In 1874, she married the Rev. Daniel Merriman, and they had a son, Roger Bigelow Merriman, who became a historian.

==Worcester Museum==
Merriman and her husband settled in Worcester, Massachusetts, in 1878, where he served as minister at the Central Congregational Church. She was active in the newly formed Worcester Art Society, giving lectures and contributing works for exhibition from her personal collection of European and American art. She was also involved with the Worcester Art Students Club, which exhibited some of her own paintings.

Merriman and her husband were among the founders of the Worcester Art Museum, giving a large donation and serving as trustees and members of the board. Merriman also served on several committees related to the museum's educational mission and helped bring the Boston Impressionist painter Philip Leslie Hale out to the museum to oversee its studio art courses. She led the museum's early efforts to build its collection and lent or donated a number of works including pieces by Pierre Subleyras, Paulus Moreelse, Edmund Tarbell, and Arthur B. Davies. Merriman was a champion of women artists, and it was through her that the museum acquired or exhibited works by Sarah Wyman Whitman and Cecilia Beaux.

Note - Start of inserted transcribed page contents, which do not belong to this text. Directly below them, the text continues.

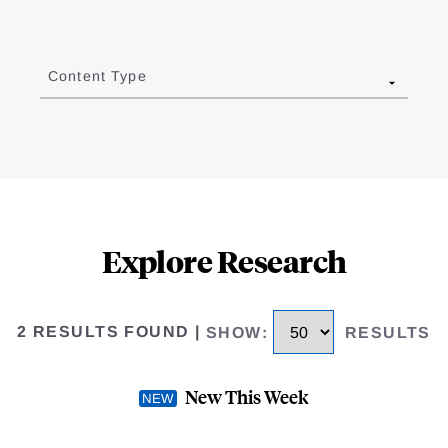
Content Type
Explore Research
2 RESULTS FOUND
|
SHOW
:
RESULTS
New This Week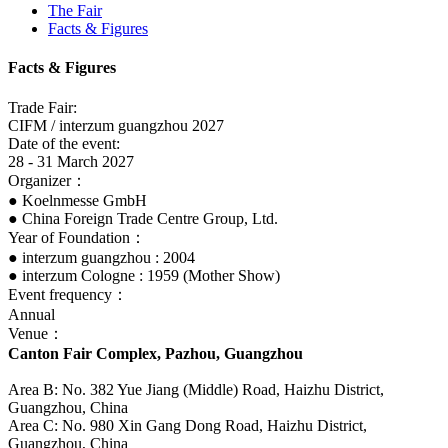
The Fair
Facts & Figures
Facts & Figures
Trade Fair:
CIFM / interzum guangzhou 2027
Date of the event:
28 - 31 March 2027
Organizer：
● Koelnmesse GmbH
● China Foreign Trade Centre Group, Ltd.
Year of Foundation：
● interzum guangzhou : 2004
● interzum Cologne : 1959 (Mother Show)
Event frequency：
Annual
Venue：
Canton Fair Complex, Pazhou, Guangzhou
Area B: No. 382 Yue Jiang (Middle) Road, Haizhu District,
Guangzhou, China
Area C: No. 980 Xin Gang Dong Road, Haizhu District,
Guangzhou, China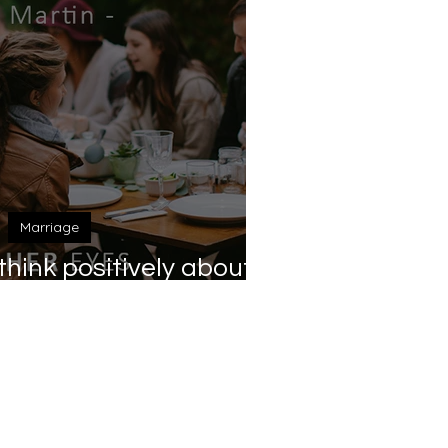
Marriage
hink positively about
ubmission?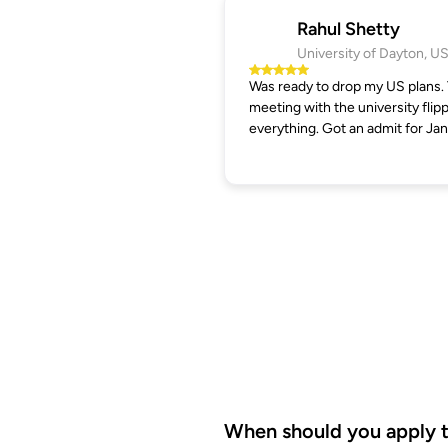
Rahul Shetty
University of Dayton, U
Was ready to drop my US plans.
meeting with the university flip
everything. Got an admit for Jan
When should you apply to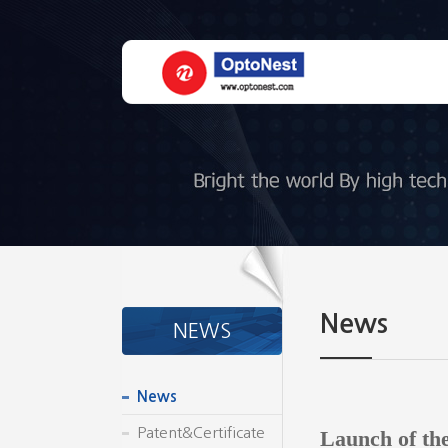
News
NEWS
News
Patent&Certificate
Launch of th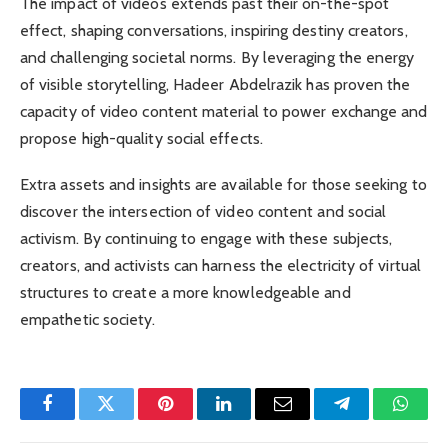
The impact of videos extends past their on-the-spot
effect, shaping conversations, inspiring destiny creators,
and challenging societal norms. By leveraging the energy
of visible storytelling, Hadeer Abdelrazik has proven the
capacity of video content material to power exchange and
propose high-quality social effects.
Extra assets and insights are available for those seeking to
discover the intersection of video content and social
activism. By continuing to engage with these subjects,
creators, and activists can harness the electricity of virtual
structures to create a more knowledgeable and
empathetic society.
Facebook
Twitter
Pinterest
LinkedIn
Email
Telegram
Whats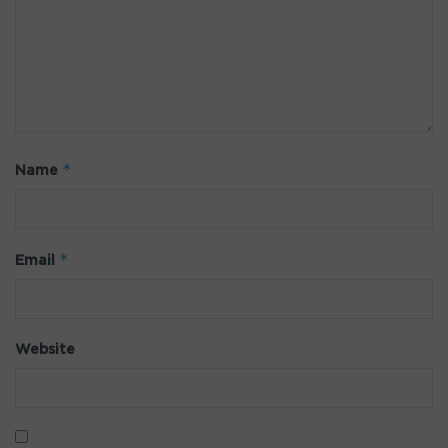
*
Name
*
Email
Website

Merriman stepped down from her positions at the museum in 1922–23. By the time of her death a decade later, the Worcester Art Museum had evolved into a respected museum, in no small part due to Merriman's early efforts on its behalf.

==Publications==
Merriman wrote several books about art and spirituality, including What Shall Make Us Whole?: Or, Thoughts in the Direction of Man's Spiritual and Physical Integrity (1888), The Perfect Lord (1891), Concerning Portraits and Portraiture (1891), and Religio Pictoris (1899). Religio Pictoris explores the relationship between art and religion and attempts to demonstrate a fundamental unity between the material and spiritual dimensions of life. Among the subjects discussed in Concerning Portraits and Portraiture is the working process of artist Abbott Thayer, who had painted a portrait of Merriman the year before.

==Paintings==
Merriman's portrait of her friend Sarah Wyman Whitman is now in the Schlesinger Library at the Radcliffe Institute for Advanced Study.

==Other philanthropy==
Merriman donated land and money to found Memorial Hospital in North Conway, New Hampshire, in 1911. She also served as president of the North Conway Public Library.